O menino pensa um instante e interroga o avo: 'Qual dos dois lobos ganhara a luta?' O velho Índio lhe responde simplesmente: 'Aquele que você alimentar'. "



Maria Dirceu.

O lado Sombra é aquele aspecto da personalidade que insistimos em negar, que permanece obscuro e quase sempre com tendências a se projetar naqueles que estão próximos de nós afetivamente, na maioria das vezes nas pessoas do mesmo sexo. Dessa forma, acabamos por ver nosso lado Sombra no comportamento alheio, valorizando-o no outro porque, na verdade, ele se ressalta a partir de nós mesmos.

Quando observamos estarmos criticando nas pessoas, muito sistematicamente, determinados tipos de comportamento, fiquemos atentos pois poderá ser um aspecto de nossa própria Sombra que queremos negar.

Trazendo a interpretação da Sombra para o paradigma transpessoal, vamos entende-la como a bagagem de nossas histórias pregressas, das vidas passadas que permanecem em nós, através das personalidades que já vivemos, não elaboramos e que continuam presentes influenciando nossas atitudes inconscientemente.

O fato de termos uma história palingenésica, de termos vivido muitas encarnações, nos leva à concepção de uma personalidade global em construção, que é o somatório das personalidades transitórias vividas. Quando alguma dessas personalidades deixa conflitos não resolvidos, que não foram elaborados pela consciência para se transformarem em produtos de evolução - e isso parece acontecer quase que invariavelmente - esses conflitos continuam aguardando resolução. Nesse estado psíquico, apesar de estarmos com a nova personalidade da vida atual, as anteriores se mantêm influenciando o comportamento.

Assim, um grande desafio para o encontro do equilíbrio emocional é tornar consciente nossa Sombra, no processo que Jung chamou de individuação, dando-nos uma visão mais clara de nosso self, de nossa totalidade.

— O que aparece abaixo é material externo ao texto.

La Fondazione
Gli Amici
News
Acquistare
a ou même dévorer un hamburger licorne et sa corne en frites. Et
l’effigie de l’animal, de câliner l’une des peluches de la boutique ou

Estudar-se e conhecer-se a si mesmo, como autodidata ou em processos analíticos, é facilitar medidas profiláticas e terapêuticas para o alcance da felicidade e da paz interior.

Nem sempre conseguimos ver como estamos, por isso fazemos uso de um espelho que reflita nossa imagem. E a melhor forma de analisar a íntegra de quem somos é observar, no espelho da mente alheia, as projeções que fazemos de nossa Sombra, para que, olhando-a frente a frente, venhamos a aceitá-la e elaborá-la no rumo da saúde mental.


Dudanty.

O mal nunca vence o bem, a menos que você alimente.


Allan Roberto Régis.

Este é um texto que pode suscitar reflexões bem amplas. Suas palavras Marilia dão oportunidade para desenvolvermos alguns aspectos bem interessantes.

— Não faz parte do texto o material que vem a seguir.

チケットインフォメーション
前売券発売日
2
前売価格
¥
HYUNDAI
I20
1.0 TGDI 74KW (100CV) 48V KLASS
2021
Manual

Jung concebeu uma projeção arquétipa e a denominou de “A Sombra”. Através dela ele explica os desejos por meio dos quais as pessoas atraem o infortúnio contra si mesmas, seria o que é mau e negativo dentro da personalidade humana. Existe também um outro arquétipo chamado de “O Eu” e este personificaria a nossa natureza mais desenvolvida sendo uma espécie de integração de nossas forças interiores. Isto é claro, grosso modo, focando no tema proposto temos então as duas possibilidades a serem reconhecidas, desenvolvidas e compreendidas.

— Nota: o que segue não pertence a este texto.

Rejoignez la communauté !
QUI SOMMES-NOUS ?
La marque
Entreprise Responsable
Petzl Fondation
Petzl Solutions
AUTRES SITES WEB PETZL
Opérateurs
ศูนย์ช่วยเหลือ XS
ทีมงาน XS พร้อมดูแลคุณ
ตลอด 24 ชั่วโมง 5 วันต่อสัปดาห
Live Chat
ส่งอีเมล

Você também argumenta no sentido de que aquilo que vemos ressaltado nos outros na verdade é um reflexo de características arraigadas em nós mesmos. É um ponto de vista que tem minha simpatia, igualmente a união que você faz deste fato com a reencarnação e os desenvolvimentos ocorridos por conta das diversas vidas que já tivemos a oportunidade de lograr... Mesmo assim, não acredito ser necessário recorrer a idéia da reencarnação para considerar esta “personalidade em desenvolvimento”. Eu acredito e aceito a reencarnação, mas sei que existe quem não acredita, então, se considerarmos apenas nosso atual momento e apenas uma vida, teremos também uma personalidade global em construção, que terá nas vivências deste momento a oportunidade de evolução. Certamente, se o tema fosse desenvolvido, surgiriam “brechas” por faltarem explicações que consideramos lógicas, como por exemplo, os efeitos sofridos nesta atual existência e suas ligações com ações passadas. A questão “reencarnação” dá uma noção realmente bem mais ampla sobre esta “personalidade em desenvolvimento”, o que quero aqui é apenas argumentar que de certa forma, temos uma fraca repetição deste processo, ainda que consideremos uma vida apenas. Pois mesmo em tal caso, permanece a necessidade de desenvolvimento. A questão “reencarnação” só é percebida como fato por quem nela acredita, assim como eu ou você, para os outros não será. A liberdade de aceitação que cada um possui, constrói, de acordo com a percepção pessoal, uma realidade singular.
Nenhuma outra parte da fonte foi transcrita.